Grey’s Anatomy debutó en 2005 como un drama médico con pretensiones modestas. Nadie esperaba que se convirtiera en uno de los pilares de ABC durante dos décadas enteras. Con más de 400 episodios en su haber y una vigésima temporada completada, la serie atravesó la salida de actores fundacionales, cambios de showrunners y hasta una pandemia global. Cada vez que parecía que el show estaba llegando a su fin natural, encontraba una manera de reinventarse.

El problema es que esa resiliencia tiene un costo. Shonda Rhimes, la creadora original, se fue a Netflix hace años. Ellen Pompeo redujo su presencia al mínimo antes de volver como protagonista de forma más sostenida. Y cada vez que la serie pierde un personaje querido, la audiencia parece recordar más lo que fue que lo que es hoy.

EL UNIVERSO QUE NO PARA DE CRECER

La estrategia de expansión de la franquicia no es nueva, pero sí cada vez más agresiva. Station 19, el spinoff centrado en los bomberos de Seattle, terminó su andadura en 2024 tras siete temporadas.

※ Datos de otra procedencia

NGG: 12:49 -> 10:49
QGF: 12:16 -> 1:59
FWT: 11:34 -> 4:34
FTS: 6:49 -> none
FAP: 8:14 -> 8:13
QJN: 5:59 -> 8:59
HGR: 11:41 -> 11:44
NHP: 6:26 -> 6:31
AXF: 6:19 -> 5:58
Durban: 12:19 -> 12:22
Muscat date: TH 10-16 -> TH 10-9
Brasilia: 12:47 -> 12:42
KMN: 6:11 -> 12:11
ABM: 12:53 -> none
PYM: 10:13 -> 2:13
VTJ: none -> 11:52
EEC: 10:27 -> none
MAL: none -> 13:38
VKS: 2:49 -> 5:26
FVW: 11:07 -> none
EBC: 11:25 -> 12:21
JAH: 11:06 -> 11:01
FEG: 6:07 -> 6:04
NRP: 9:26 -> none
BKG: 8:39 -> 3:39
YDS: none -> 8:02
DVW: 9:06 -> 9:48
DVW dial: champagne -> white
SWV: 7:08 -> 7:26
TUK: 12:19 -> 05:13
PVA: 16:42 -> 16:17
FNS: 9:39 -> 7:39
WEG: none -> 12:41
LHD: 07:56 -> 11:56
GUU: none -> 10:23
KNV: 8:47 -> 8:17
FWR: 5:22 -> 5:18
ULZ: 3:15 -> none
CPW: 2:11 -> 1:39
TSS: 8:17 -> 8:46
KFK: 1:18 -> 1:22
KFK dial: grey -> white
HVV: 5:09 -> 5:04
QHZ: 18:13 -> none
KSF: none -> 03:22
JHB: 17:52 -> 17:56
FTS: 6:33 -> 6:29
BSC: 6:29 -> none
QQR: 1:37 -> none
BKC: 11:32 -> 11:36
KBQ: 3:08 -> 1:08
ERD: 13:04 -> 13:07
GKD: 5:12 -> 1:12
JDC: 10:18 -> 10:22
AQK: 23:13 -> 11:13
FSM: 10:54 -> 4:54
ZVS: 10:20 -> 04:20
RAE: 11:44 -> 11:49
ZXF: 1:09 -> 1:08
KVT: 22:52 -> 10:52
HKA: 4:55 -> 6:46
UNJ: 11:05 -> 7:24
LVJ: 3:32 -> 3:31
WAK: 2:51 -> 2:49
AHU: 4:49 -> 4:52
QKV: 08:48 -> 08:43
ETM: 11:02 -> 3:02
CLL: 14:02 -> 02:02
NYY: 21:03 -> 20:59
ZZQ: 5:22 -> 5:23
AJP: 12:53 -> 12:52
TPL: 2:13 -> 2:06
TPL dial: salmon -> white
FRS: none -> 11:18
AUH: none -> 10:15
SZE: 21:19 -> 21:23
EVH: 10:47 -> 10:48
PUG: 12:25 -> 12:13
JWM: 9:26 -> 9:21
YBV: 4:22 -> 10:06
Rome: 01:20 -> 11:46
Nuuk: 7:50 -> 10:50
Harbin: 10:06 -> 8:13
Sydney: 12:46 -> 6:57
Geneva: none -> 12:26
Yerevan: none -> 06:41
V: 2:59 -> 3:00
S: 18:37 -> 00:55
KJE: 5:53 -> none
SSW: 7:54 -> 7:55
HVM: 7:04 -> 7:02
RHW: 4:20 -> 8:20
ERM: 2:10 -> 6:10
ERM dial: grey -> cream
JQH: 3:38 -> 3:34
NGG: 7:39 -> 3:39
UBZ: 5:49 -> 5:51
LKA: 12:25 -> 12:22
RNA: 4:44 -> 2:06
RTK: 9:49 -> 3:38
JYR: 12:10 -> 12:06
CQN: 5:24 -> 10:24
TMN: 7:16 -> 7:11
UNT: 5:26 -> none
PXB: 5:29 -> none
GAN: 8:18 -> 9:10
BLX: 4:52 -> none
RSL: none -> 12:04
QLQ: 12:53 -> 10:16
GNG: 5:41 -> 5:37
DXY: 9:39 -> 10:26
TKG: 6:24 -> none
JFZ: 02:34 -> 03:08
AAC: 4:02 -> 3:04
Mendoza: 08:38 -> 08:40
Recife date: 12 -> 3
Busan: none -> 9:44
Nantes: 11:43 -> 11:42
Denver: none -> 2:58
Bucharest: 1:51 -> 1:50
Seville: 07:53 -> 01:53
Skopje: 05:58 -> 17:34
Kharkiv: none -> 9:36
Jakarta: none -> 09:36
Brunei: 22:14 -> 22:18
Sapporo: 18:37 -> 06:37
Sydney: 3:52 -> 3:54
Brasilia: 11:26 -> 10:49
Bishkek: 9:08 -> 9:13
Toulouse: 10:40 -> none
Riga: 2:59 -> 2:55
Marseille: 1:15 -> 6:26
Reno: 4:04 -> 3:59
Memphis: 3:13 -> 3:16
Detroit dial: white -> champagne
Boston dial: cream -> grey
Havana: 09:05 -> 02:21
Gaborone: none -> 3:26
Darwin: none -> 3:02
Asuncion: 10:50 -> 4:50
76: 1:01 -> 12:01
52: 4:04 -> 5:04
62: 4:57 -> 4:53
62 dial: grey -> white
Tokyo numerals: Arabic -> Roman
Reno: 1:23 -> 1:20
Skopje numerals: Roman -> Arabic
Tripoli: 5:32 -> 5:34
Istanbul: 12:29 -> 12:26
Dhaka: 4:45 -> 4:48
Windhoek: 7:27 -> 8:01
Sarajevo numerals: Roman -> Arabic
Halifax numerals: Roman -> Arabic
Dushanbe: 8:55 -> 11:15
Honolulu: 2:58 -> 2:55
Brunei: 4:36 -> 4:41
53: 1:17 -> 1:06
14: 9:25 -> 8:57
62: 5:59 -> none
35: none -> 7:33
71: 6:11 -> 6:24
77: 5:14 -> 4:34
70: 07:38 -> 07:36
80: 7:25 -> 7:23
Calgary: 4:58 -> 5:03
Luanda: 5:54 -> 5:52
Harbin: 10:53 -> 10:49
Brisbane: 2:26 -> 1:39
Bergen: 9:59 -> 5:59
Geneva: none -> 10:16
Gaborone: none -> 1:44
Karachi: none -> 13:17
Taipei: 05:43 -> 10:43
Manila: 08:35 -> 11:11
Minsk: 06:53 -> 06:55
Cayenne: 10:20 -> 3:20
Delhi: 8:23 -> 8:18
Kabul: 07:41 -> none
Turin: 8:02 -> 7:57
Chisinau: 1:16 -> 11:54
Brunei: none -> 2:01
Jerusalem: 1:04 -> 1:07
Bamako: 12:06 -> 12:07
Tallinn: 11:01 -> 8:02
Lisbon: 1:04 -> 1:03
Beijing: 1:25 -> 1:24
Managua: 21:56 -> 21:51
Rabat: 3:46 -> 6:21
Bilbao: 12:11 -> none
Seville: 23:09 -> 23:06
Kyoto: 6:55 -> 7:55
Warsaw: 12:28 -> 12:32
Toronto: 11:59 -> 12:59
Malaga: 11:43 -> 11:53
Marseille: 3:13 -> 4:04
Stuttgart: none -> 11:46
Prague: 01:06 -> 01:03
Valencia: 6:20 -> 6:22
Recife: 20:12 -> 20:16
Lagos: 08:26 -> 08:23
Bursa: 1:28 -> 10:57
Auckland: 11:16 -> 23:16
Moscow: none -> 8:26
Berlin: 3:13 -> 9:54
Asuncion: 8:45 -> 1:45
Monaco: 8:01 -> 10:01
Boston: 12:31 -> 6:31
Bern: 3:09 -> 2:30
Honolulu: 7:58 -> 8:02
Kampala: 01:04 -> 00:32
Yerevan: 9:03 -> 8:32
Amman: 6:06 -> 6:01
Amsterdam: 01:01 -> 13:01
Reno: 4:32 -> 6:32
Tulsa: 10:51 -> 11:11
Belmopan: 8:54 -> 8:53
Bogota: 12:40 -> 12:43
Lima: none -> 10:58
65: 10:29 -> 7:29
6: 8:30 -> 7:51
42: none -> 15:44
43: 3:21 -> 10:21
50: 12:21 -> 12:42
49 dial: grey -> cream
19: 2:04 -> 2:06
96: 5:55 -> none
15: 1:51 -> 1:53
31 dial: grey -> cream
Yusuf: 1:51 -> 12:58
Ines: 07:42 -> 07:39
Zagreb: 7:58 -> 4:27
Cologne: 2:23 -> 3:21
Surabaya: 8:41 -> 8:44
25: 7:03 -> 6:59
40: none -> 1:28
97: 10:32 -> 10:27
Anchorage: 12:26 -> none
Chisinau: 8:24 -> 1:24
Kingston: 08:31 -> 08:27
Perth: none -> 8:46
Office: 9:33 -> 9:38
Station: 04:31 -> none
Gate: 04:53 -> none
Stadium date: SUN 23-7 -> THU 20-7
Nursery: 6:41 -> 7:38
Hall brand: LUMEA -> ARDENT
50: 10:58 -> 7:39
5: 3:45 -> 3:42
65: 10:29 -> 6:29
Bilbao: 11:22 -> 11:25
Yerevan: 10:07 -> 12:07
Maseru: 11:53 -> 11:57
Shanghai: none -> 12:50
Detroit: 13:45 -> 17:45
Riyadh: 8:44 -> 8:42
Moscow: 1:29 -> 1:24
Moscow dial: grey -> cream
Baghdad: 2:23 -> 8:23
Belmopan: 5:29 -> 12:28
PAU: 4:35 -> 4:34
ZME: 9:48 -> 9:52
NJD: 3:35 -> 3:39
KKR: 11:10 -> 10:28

Sin embargo, en lugar de leer eso como una señal de que el universo necesita respirar, ABC parece empeñada en rellenar ese espacio con nuevas derivadas del mismo mundo.

La situación es paradójica: mientras la serie madre sigue rodando sin una fecha de cierre oficial confirmada, las expansiones del universo actúan como un espejo incómodo. Cada spinoff lanzado recuerda que la franquicia ya no confía del todo en sostenerse sola con los personajes originales. Es el mismo dilema que atravesaron otras series emblemáticas cuando decidieron estirar su legado un poco más allá de lo conveniente. Lo de Grey’s ya empieza a parecerse menos a una historia que sigue creciendo y más a una marca que no quiere desaparecer.

¿QUÉ QUEDA DEL ESPÍRITU ORIGINAL?

Lo que hacía grande a Grey’s Anatomy en sus primeras temporadas era una combinación difícil de replicar: personajes con arcos emocionales densos, dilemas éticos genuinos y una forma particular de hablar de las relaciones humanas sin demasiado cinismo. Eso todavía aparece en destellos, pero ya no es el motor central de la serie.

La audiencia argentina, que siempre tuvo una relación especial con la saga, lo percibe. Grey’s fue durante años un fenómeno que se discutía en el trabajo, en el colectivo y en los grupos de WhatsApp. Ese nivel de conversación ya no existe con la misma intensidad, aunque la serie mantiene números razonables en las plataformas de streaming.

La pregunta que vale hacerse ahora no es si Grey’s Anatomy puede seguir existiendo, sino si lo que viene justifica el legado que ya construyó. Veinte años de cualquier historia son más que suficientes para que el cierre, cuando llegue, merezca ser tratado como un evento cultural y no como el colapso silencioso de una franquicia que siguió corriendo porque podía, no porque debía.